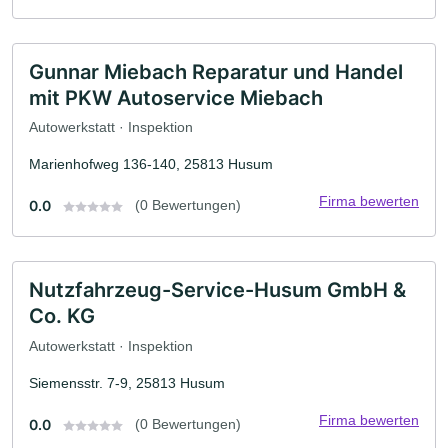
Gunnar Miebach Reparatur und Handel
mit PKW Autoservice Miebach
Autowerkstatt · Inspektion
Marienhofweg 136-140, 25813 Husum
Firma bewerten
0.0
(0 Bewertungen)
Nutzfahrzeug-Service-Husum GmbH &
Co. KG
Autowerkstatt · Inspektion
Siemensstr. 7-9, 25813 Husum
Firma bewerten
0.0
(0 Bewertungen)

* * *

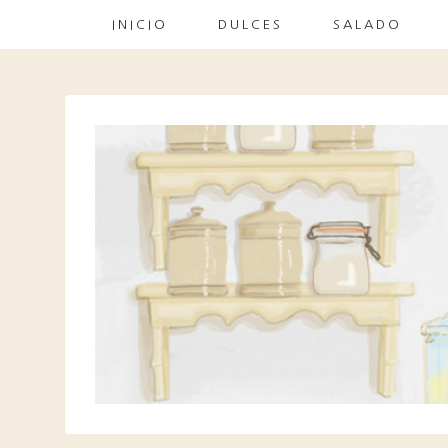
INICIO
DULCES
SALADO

--

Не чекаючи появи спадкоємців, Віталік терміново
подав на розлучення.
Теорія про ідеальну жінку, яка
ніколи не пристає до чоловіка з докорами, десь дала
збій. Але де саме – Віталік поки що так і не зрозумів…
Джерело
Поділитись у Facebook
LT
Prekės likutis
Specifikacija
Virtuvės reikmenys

Problem to solve - An exact copy of the lines above, from the one containing "Prekės likutis" through the one containing "Virtuvės reikmenys", is the whole of the answer.

Written response -
Prekės likutis
Specifikacija
Virtuvės reikmenys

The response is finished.